Points highlighted by the WHO's Independent panel on Covid-19

Points highlighted by the WHO’s Independent panel on Covid-19

WHO

The Independent Panel for Pandemic Preparedness and Response established by WHO in May 2020 has slammed the World Health Organisation (WHO) and China for their early shortcomings during the initial response to the pandemic. The panel also slammed the governments worldwide for ineffective handling, citing lack of adequate response and planning to deal with the situation.

Here are few key points discussed by the panel co-chaired by the former New Zealand Prime Minister Helen Clark and the former Liberian President Ellen Johnson Sirleaf.

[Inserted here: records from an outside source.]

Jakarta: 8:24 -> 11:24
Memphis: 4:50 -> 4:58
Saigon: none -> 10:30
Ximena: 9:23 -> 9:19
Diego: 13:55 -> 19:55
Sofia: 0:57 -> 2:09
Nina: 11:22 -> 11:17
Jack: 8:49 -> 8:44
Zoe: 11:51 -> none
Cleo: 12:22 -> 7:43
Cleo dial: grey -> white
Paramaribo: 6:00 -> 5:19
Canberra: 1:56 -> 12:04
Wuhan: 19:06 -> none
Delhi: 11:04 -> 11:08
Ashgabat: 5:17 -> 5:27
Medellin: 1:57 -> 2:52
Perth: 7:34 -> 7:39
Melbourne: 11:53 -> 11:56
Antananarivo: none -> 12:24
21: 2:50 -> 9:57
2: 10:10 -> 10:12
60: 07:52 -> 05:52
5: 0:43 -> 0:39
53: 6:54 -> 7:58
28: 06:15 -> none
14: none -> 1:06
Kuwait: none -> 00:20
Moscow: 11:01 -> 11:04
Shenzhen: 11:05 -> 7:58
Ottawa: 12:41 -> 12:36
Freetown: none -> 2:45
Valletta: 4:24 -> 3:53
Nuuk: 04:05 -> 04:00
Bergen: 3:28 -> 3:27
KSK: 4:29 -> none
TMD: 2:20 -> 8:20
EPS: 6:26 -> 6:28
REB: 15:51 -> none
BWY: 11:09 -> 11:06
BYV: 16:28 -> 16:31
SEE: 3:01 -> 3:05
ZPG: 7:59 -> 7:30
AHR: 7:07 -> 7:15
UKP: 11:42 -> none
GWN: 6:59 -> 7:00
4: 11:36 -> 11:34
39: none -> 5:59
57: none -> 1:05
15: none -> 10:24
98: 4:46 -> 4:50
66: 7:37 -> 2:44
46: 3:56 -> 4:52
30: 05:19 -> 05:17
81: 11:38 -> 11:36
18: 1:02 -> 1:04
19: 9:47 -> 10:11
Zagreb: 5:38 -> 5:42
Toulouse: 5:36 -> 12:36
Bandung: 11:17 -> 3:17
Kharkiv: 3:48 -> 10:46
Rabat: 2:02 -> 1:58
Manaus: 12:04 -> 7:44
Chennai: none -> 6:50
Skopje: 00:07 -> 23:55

  • What is clear to the Panel is that public health measures could have been applied more forcefully by local and national health authorities in China in January.
  • We have failed in our collective capacity to come together in solidarity to create a protective web of human security. The worst of the pandemic and its impact are yet to come as we write at the beginning of January 2021.
  • The Panel also describes additional early shortcomings at each step of the global and national response to Covid-19, which have contributed to the pandemic. These include a failure to measure preparedness in a way that predicted actual performance, and a failure of countries to prepare, despite years of warnings of the inevitability of a health threat with pandemic potential.
  • The report stated that there has been a wholesale failure to take seriously the existential risk posed by pandemic threat.
Interim-report
Source: WHO’s Interim report
  • Terming the system “not fit for purpose”, the panel urged an overhaul of global health alert and response system.
  • Slamming the Chinese authority the panel stated that local and national health authorities in China could have applied public health measures more forcefully in January.
  • While discussing the immunization of the population around the world the panel quoted, the full potential of vaccines cannot be realized if narrow national interests and economic power determine who gets access.
  • The panel also warned, as the respiratory syndrome coronavirus 2 (SARS-CoV-2) pandemic is continuing to evolve many countries are yet to face their most challenging period in their response to the Covid-19.